To build up the correct neuromuscular responses to jumping, what you want to do is make sure you are jumping with an aligned posture in the side to side (coronal) plane and a relatively stiff posture in the front to back (sagittal) plane. Essentially, you want the compliance (flexing or bending) to occur through your OESH and your foot rather than through your knees and hips. OESH will help you maintain that alignment and relatively stiff posture which will minimize joint torques and pressures.

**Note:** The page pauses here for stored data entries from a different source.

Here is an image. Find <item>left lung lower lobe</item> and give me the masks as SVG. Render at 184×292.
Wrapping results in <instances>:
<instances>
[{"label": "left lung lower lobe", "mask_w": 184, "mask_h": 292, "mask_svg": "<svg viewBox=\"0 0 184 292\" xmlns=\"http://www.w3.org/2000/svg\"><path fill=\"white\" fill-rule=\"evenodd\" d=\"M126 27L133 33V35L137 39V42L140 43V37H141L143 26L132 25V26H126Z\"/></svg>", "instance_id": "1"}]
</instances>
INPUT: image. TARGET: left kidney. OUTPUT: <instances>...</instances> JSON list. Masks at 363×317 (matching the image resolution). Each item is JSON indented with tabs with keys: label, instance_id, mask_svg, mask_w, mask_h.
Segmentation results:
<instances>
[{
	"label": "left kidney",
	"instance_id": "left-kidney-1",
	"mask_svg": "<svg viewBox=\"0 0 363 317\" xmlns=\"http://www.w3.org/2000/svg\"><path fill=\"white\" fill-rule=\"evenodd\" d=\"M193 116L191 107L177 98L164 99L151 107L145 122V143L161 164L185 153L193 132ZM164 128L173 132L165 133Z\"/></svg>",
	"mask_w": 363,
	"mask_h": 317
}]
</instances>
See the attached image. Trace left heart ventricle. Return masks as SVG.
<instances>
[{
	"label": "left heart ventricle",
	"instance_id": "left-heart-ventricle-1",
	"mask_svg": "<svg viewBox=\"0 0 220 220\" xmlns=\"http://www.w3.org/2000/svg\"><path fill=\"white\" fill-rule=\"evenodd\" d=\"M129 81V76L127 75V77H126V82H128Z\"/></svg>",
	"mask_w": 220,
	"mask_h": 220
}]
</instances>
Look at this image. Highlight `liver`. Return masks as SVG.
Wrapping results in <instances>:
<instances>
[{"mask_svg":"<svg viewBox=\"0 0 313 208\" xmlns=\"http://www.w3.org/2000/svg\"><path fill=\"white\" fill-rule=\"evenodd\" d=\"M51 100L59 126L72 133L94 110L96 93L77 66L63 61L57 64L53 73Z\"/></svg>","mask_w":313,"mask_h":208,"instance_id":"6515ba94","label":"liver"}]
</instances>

Let’s start in the side to side (coronal) plane – this is the most important but often under-looked plane for movement and joint torques. In fact, this is the plane in which OESH specifically works to provide compliance (which is why the carbon fiber cantilevers are oriented in a side to side manner). To ensure that your joints aren’t inappropriately taxed, you want to maintain your knees in alignment with your hips and ankles. That is, looking from the front, the angle between the line going from the knee to the hip and the line going from the knee to the ankle should be as close to 180 degrees as possible. This proper alignment minimizes joint torques at the knee, hip, and ankle. That alignment should be maintained throughout the entire jumping cycle…from take off to landing to take off again. Practice jumping in front of a full-length mirror. If you see that your knees are out of alignment (either bowed in or bowed out) at any point in the cycle, you can consciously work to keep them in alignment by rotating your thighs out or in, respectively.

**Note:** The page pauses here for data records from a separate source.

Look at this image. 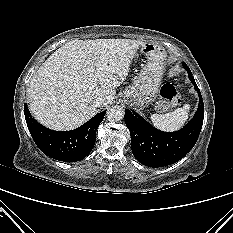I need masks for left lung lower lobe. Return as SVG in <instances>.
<instances>
[{
  "mask_svg": "<svg viewBox=\"0 0 233 233\" xmlns=\"http://www.w3.org/2000/svg\"><path fill=\"white\" fill-rule=\"evenodd\" d=\"M183 67L188 68L186 63H183ZM188 74L198 93L199 104L194 117L182 129L163 132L135 111L125 110V123L131 134L132 153L143 165L163 167L176 163L194 147L199 137L204 118V104L192 73Z\"/></svg>",
  "mask_w": 233,
  "mask_h": 233,
  "instance_id": "obj_1",
  "label": "left lung lower lobe"
}]
</instances>
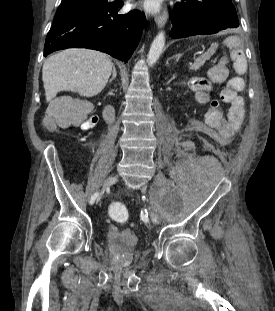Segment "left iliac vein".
<instances>
[{"instance_id": "left-iliac-vein-1", "label": "left iliac vein", "mask_w": 275, "mask_h": 311, "mask_svg": "<svg viewBox=\"0 0 275 311\" xmlns=\"http://www.w3.org/2000/svg\"><path fill=\"white\" fill-rule=\"evenodd\" d=\"M150 218H151V220H152V222L154 224H158L159 223V217H158V215L155 212L150 211Z\"/></svg>"}]
</instances>
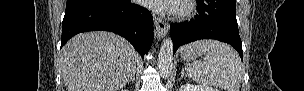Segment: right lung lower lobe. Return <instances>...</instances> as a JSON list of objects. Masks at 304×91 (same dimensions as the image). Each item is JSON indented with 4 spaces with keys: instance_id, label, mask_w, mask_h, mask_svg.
Wrapping results in <instances>:
<instances>
[{
    "instance_id": "1",
    "label": "right lung lower lobe",
    "mask_w": 304,
    "mask_h": 91,
    "mask_svg": "<svg viewBox=\"0 0 304 91\" xmlns=\"http://www.w3.org/2000/svg\"><path fill=\"white\" fill-rule=\"evenodd\" d=\"M106 30L127 39L144 56L153 41V18L129 0H67L61 47L77 33Z\"/></svg>"
}]
</instances>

Now with respect to the sagittal plane – though it’s often said you should try to land softly, in fact, you should not do that because trying to land softly invokes flexing your knees more than you otherwise would — which creates greater peak knee torques. It’s not “impact”, but rather, it’s the peak joint torques that contribute to osteoarthritis. So, just like in the coronal plane, you want to keep your knees in alignment with your hips and ankles. You don’t have to lock your knees completely straight — just keeping them barely bent will be fine — but when you jump, keep them from bending any further. Imagine yourself as a somewhat stiff board from your foot up and allow the compliance (flexion) to occur mostly through your OESH (specifically the cantilevers in the forefoot) and your feet. If you are jumping correctly, you should feel that your calf muscles, not your quadriceps, are doing most of the work.

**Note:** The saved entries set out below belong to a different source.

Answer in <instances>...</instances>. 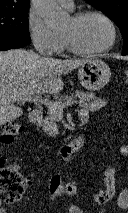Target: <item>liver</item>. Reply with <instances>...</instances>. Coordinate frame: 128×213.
I'll list each match as a JSON object with an SVG mask.
<instances>
[{
  "label": "liver",
  "instance_id": "1",
  "mask_svg": "<svg viewBox=\"0 0 128 213\" xmlns=\"http://www.w3.org/2000/svg\"><path fill=\"white\" fill-rule=\"evenodd\" d=\"M86 61L41 58L23 49L0 51V126L23 114L15 101L34 94L59 93L64 85L61 75Z\"/></svg>",
  "mask_w": 128,
  "mask_h": 213
}]
</instances>
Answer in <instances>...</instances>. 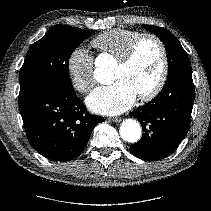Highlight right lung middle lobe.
<instances>
[{
    "mask_svg": "<svg viewBox=\"0 0 211 211\" xmlns=\"http://www.w3.org/2000/svg\"><path fill=\"white\" fill-rule=\"evenodd\" d=\"M93 31L56 26L32 44L19 72L20 92L39 83L57 84L73 90L68 62L77 46Z\"/></svg>",
    "mask_w": 211,
    "mask_h": 211,
    "instance_id": "1",
    "label": "right lung middle lobe"
}]
</instances>
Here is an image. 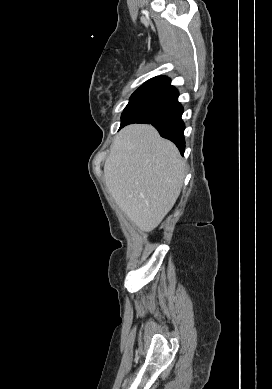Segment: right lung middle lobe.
<instances>
[{
    "label": "right lung middle lobe",
    "mask_w": 272,
    "mask_h": 389,
    "mask_svg": "<svg viewBox=\"0 0 272 389\" xmlns=\"http://www.w3.org/2000/svg\"><path fill=\"white\" fill-rule=\"evenodd\" d=\"M162 87L158 85H152V84H143L140 86L131 96L128 105L125 107L122 116L121 121L126 117V115L138 104H140L142 101H144L146 98H148L150 95L154 94L158 90H160Z\"/></svg>",
    "instance_id": "dd1d6c3e"
}]
</instances>
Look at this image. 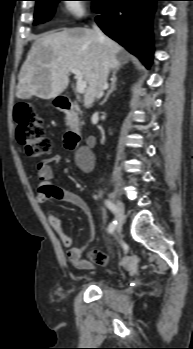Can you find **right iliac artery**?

This pattern will optimize strengthening the right muscles in the right way, while reducing stresses on joints. The muscles will be more isometrically as opposed to concentrically strengthened which is more important for balance and gait functions (isometric means your muscle is staying the same length while active whereas concentric means your muscle is shortening while active). If you’re jumping incorrectly and not letting OESH do it’s thing, you’ll feel a lot of soreness in your quadriceps and knees. But OESH allows you to feel more soreness in your calf and foot muscles and in your core (trunk area) and gluteals (buttocks).
Maintaining the optimal biomechanics may seem like a lot to think about when jumping rope. But it’s not while wearing OESH…just let the flexing cantilevers guide your workout rhythm…and take all the punches for you.